1) Pengakuan kedaulatan secara de facto
De facto dalam bahasa Latin adalah ungkapan yang berarti 'pada kenyataannya' atau 'pada
praktiknya'. Pengakuan de facto adalah pengakuan berdasarkan kenyataan yang ada atau fakta
yang sungguh-sungguh nyata tentang berdirinya suatu negara.
2) Pengakuan kedaulatan secara de jure
De jure berarti 'menurut hukum' atau menurut sesuatu yang dikatakan orang lain'.
Pengakuan secara de jure adalah pengakuan resmi berdasarkan hukum oleh negara lain dengan
segala konsekuensinya.

2. Sistem Pemerintahan Negara Kesatuan Republik Indonesia


Negara Indonesia, berdasarkan pada undang-undang dasar yang dimilikinya, menganut
sistem pemerintahan presidensial. Pada sistem ini, kekuasaan eksekutif dipilih melalui
pemilihan umum dan terpisah dari kekuasaan legislatif.
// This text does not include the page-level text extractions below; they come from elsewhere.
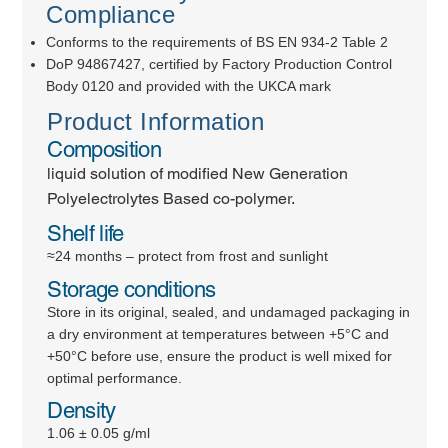
Compliance
Conforms to the requirements of BS EN 934-2 Table 2
DoP 94867427, certified by Factory Production Control
Body 0120 and provided with the UKCA mark
Product Information
Composition
liquid solution of modified New Generation
Polyelectrolytes Based co-polymer.
Shelf life
≈24 months – protect from frost and sunlight
Storage conditions
Store in its original, sealed, and undamaged packaging in
a dry environment at temperatures between +5°C and
+50°C before use, ensure the product is well mixed for
optimal performance.
Density
1.06 ± 0.05 g/ml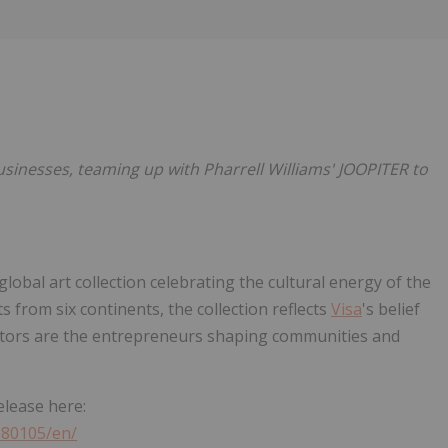
Follow
Alert
businesses, teaming up with Pharrell Williams' JOOPITER to
r global art collection celebrating the cultural energy of the
 from six continents, the collection reflects
Visa
's belief
eators are the entrepreneurs shaping communities and
elease here:
080105/en/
a. Sistem Pemerintahan dalam UUD NRI Tahun 1945


Setelah terjadi amendemen UUD NRI Tahun 1945 keempat tahun 2002, pokok-pokok
sistem pemerintahan Indonesia meliputi hal-hal berikut (Hamdi, 2013).
1) Indonesia berbentuk negara kesatuan dengan prinsip otonomi daerah yang luas. Wilayah
negara terbagi dalam beberapa provinsi.
2) Bentuk pemerintahan adalah republik.
3) Sistem pemerintahan adalah presidensial.
4) Presiden adalah kepala negara sekaligus kepala pemerintahan. Presiden dan wakil presiden
dipilih dalam satu pasangan secara langsung oleh rakyat serta diangkat oleh MPR untuk
masa jabatan lima tahun.
5) Kabinet atau menteri diangkat oleh presiden dan bertanggung jawab kepada presiden.
6) Parlemen terdiri atas dua bagian (bikameral), yaitu Dewan Perwakilan Rakyat (DPR) dan
Dewan Perwakilan Daerah (DPD). Para anggota dewan merupakan anggota MPR. DPR
memiliki kekuasaan legislatif dan kekuasaan mengawasi jalannya pemerintahan.
7) Kekuasaan yudikatif dijalankan oleh Mahkamah Agung dan badan peradilan di bawahnya.
b. Pembagian Kekuasaan Antarlembaga
Montesquieu mencetuskan Trias Politika, yaitu kekuasaan negara dibagi tiga bagian
berikut:
a) Kekuasaan legislatif, yaitu kekuasaan untuk membuat atau membentuk undang-undang.
b) Kekuasaan eksekutif, yaitu kekuasaan untuk melaksanakan undang-undang.
c) Kekuasaan yudikatif, yaitu kekuasaan untuk mempertahankan undang-undang, termasuk
kekuasaan untuk mengadili setiap pelanggaran terhadap undang-undang.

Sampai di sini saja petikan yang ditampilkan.